[To do]: When the line with "В1В1940, третий этаж по лестнице." appears below, start repeating lines exactly, and keep going through the line with "JAZZ Hostel на карте Москвы"; add nothing outside that span.
*-*-*
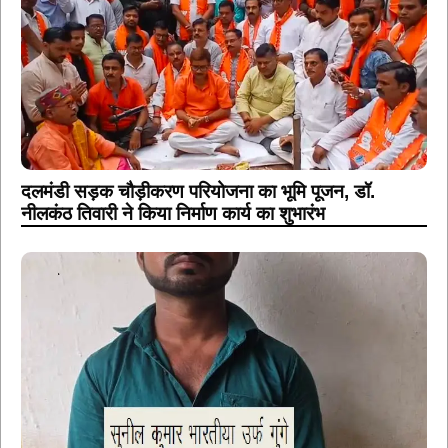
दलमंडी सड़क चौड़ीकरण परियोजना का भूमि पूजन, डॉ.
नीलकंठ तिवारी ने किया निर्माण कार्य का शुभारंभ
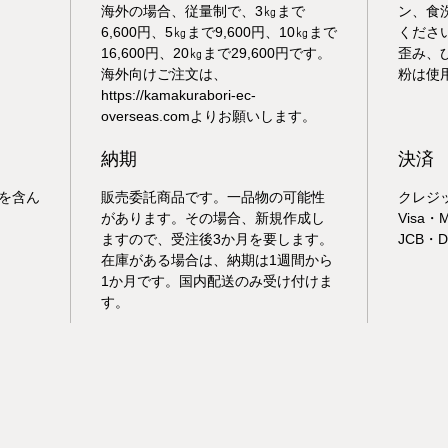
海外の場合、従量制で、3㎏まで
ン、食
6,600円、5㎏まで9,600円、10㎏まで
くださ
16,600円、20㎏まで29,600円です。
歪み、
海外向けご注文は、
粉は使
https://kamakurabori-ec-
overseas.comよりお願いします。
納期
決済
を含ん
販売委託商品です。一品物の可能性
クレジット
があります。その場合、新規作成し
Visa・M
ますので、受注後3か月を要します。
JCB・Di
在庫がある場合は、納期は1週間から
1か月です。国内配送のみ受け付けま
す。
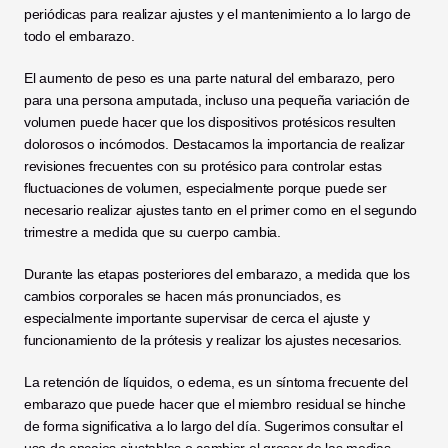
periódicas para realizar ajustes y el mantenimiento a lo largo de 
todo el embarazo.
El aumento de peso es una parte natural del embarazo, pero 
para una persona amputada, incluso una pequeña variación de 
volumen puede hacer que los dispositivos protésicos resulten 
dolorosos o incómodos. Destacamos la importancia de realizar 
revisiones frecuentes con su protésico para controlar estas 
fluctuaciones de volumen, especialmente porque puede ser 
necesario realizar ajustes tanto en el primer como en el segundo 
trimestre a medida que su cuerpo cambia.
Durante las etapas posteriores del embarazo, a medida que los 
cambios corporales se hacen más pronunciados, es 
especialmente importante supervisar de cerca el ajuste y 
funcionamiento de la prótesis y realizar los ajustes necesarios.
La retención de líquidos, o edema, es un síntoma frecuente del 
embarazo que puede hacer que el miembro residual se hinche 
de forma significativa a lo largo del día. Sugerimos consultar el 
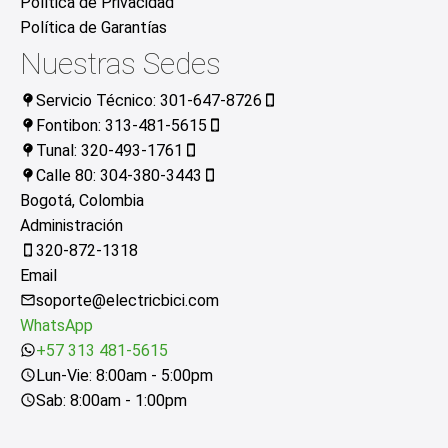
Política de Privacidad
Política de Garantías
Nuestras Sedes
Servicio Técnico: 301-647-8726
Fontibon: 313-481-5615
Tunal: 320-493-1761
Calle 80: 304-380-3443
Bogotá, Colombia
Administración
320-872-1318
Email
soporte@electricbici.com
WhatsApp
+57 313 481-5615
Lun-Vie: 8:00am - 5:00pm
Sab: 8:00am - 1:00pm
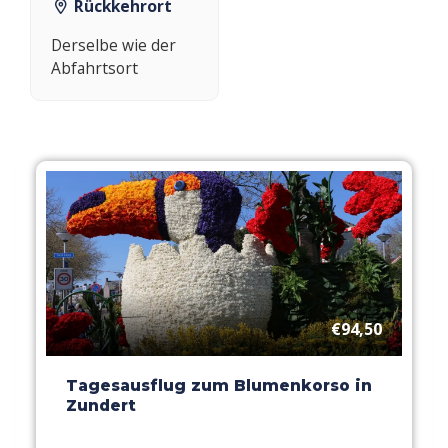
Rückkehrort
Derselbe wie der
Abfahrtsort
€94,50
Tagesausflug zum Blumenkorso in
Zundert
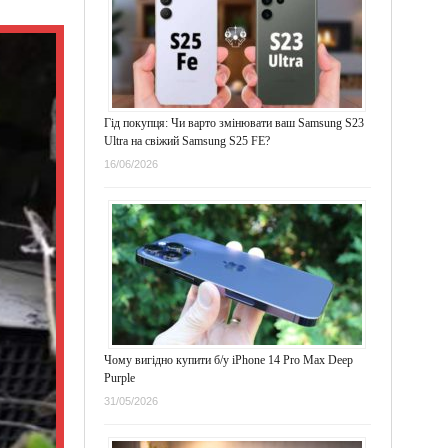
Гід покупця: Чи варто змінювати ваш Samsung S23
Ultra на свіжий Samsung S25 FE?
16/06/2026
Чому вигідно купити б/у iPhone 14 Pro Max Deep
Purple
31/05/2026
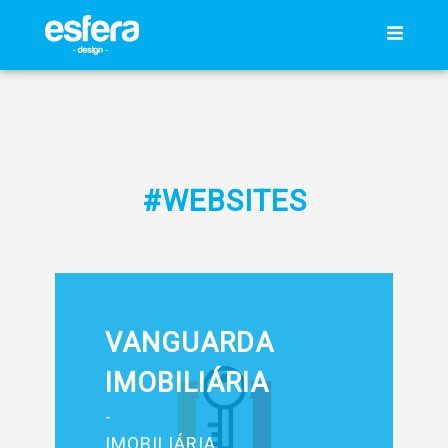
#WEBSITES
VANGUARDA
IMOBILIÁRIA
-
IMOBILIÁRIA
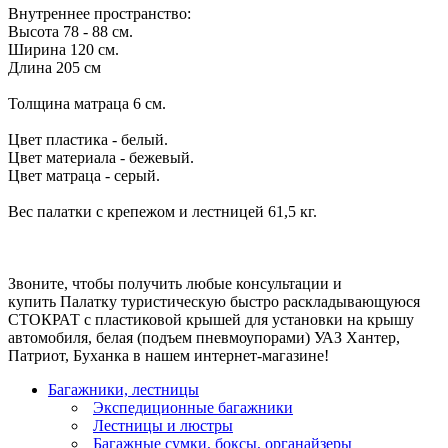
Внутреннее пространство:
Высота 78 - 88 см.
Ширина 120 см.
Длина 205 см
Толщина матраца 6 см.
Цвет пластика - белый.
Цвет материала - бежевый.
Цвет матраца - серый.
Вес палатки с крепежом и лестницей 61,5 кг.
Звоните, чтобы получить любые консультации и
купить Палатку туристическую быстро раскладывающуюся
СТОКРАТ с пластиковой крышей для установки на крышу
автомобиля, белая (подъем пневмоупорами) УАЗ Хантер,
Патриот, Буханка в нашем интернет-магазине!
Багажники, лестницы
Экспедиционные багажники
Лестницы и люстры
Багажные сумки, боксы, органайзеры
*-*-*
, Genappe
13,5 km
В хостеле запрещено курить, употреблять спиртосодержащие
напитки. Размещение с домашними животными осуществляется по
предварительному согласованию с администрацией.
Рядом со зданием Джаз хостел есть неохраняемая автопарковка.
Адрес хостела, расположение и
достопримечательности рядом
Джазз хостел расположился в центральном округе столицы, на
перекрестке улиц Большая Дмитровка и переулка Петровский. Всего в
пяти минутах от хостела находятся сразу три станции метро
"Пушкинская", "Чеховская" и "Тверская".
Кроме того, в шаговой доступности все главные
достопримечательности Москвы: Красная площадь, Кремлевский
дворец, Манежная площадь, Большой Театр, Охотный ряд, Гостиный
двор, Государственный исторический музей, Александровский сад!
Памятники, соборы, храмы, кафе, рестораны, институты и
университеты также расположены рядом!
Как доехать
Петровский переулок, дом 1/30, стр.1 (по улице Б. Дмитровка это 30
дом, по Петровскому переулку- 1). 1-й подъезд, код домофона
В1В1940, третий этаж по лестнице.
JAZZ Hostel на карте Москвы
*-*-*
[Response to the exercise]:
В1В1940, третий этаж по лестнице.
JAZZ Hostel на карте Москвы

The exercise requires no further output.